Les îles des femmes en fleur. Cette note est dédiée au plus grand prescripteur de finesse, l'ami au prénom couronné.
Au Japon, être une femme n'est pas un avant-goût de l'enfer: c'est l'enfer. Peu de sociétés ont à ce point aliéné le féminin, le corsetant avec autant de cruauté qu'un sécateur sur un bonsaï. Pourtant, dérisoire insolence, la Japonaise écrase son compatriote d'une élégance de chaque instant. Autant les hommes se fondent dans un anonymat gris-blanc-noir d'où émergent quelques rétifs à la discipline qui brandissent une longueur affichée de cheveux correspondant au vœu d'en découdre, autant les femmes nippones sont un spectacle inlassable de grâce pure. Jeunes filles, femmes, aïeules, toutes différentes, toutes avec quelque chose d'unique dans l'impeccable. Le pantalon noir évasé, la taille fine serrée, la chemise repassée et qui sent bon le savon frais, le sens du détail (sacs, lunettes, foulard, coupe de cheveux) exacerbé, le regard imprégné du fameux quant-à-soi asiatique avec une légère pointe de sécheresse, elles forment une armée de bambous délicats trop exceptionnels pour trouver le bon alter ego.
J'ai eu de la peine à détacher les yeux d'elles... Je repense à cette petite femme, assez âgée, saluant sa fille avant de monter dans le train de la montagne. Sa dignité... Le dernier regard qu'elles se sont lancées... Je n'en ai pas perdu une miette- il ne faut jamais perdre une miette des preuves d'amour. Je lui ai monté sa petite valise presque de force - elle a passé 15 minutes à me remercier, provoquant chez moi une gêne palpable, avant de déballer son déjeuner soigneusement préparé...
Ou encore ces deux amoureux sexagénaires de Shibuya, trônant parmi la foule criarde des cosplays, fantômes distingués tranchant avec les minijupes et les costumes de lapins. Dédaigneux, superbes, méprisant ouvertement le besoin de se déguiser, arrimés l'un à l'autre, forts de leur évidence.
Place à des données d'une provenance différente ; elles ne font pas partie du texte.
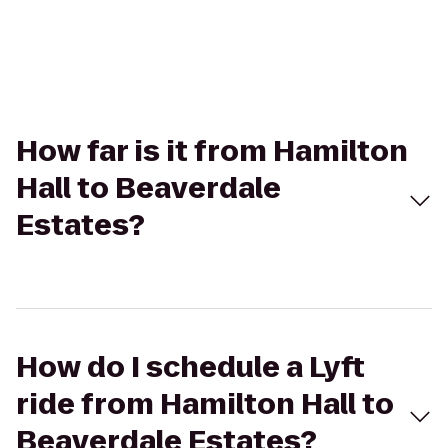
How far is it from Hamilton
Hall to Beaverdale
Estates?
How do I schedule a Lyft
ride from Hamilton Hall to
Beaverdale Estates?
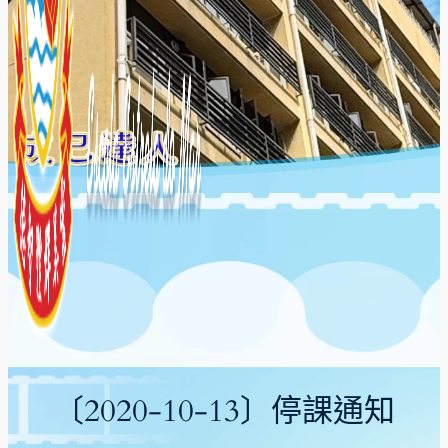
〔2020-10-13〕停課通知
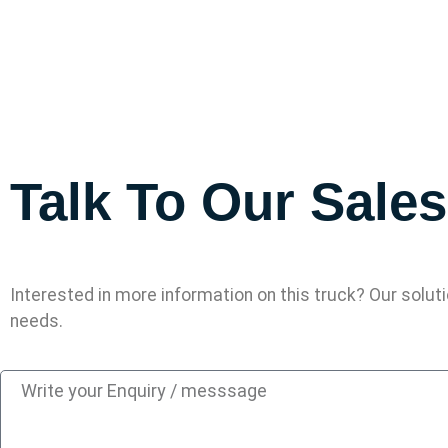
Talk To Our Sale
Interested in more information on this truck? Our solut
needs.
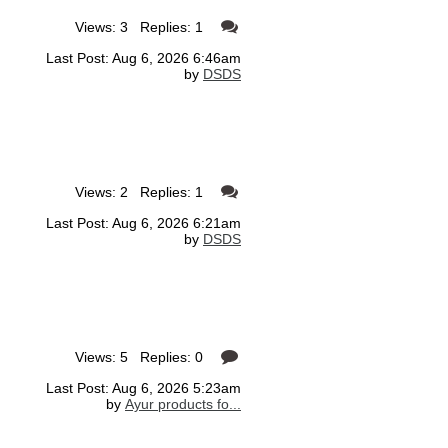
Views: 3 Replies: 1
Last Post: Aug 6, 2026 6:46am
by
DSDS
Views: 2 Replies: 1
Last Post: Aug 6, 2026 6:21am
by
DSDS
Views: 5 Replies: 0
Last Post: Aug 6, 2026 5:23am
by
Ayur products fo...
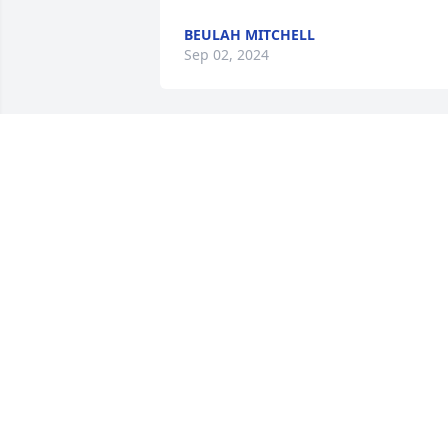
BEULAH MITCHELL
Sep 02, 2024
I will always remember my friend Lou. 
We worked together at Van Smith.  He 
always had a big smile on his face.  We 
are praying for his family.  I can see hi
and our friend Dwight Fields together 
again. R.I. P. my friend 🙏🏿💔
ALFRED R. MCDANIEL
Aug 30, 2024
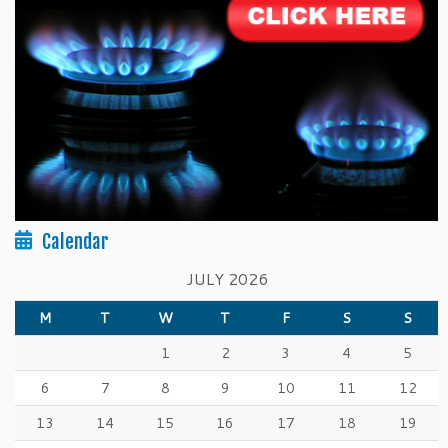
Calendar
JULY 2026
M
T
W
T
F
S
S
1
2
3
4
5
6
7
8
9
10
11
12
13
14
15
16
17
18
19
Se perdre à observer ces longues sirènes, les plaindre de tout son cœur. Sauf exception, elles finissent avec une petite brute dévouée à son entreprise qui revient crevé et ivre de son travail à des heures qui interdisent la vie conjugale.
Alors, aussi belle que la plus exquise des pâtisseries, la femme japonaise, bien loin de gémir sur son sort, renonce à être, mais met ses forces si touchantes, si puissantes, dans un paraître d'airain.
Ce paraître d'airain était le propre de l'ami auquel cette note est dédiée. Pour lui, il aurait fallu inventer un mot plus fin que finesse. Merci, chéri, d'avoir croisé mon chemin. Merci de m'avoir aimée, il y a bien longtemps. Merci de m'avoir aidée. Merci, roi de l'écoute, d'avoir gardé ta fausse paisibilité en bouclier de nos échanges, même si nous ne pouvions être dupes des fragilités. Pour toi, l'été sera élégant. Je te le promets, par-delà la mort.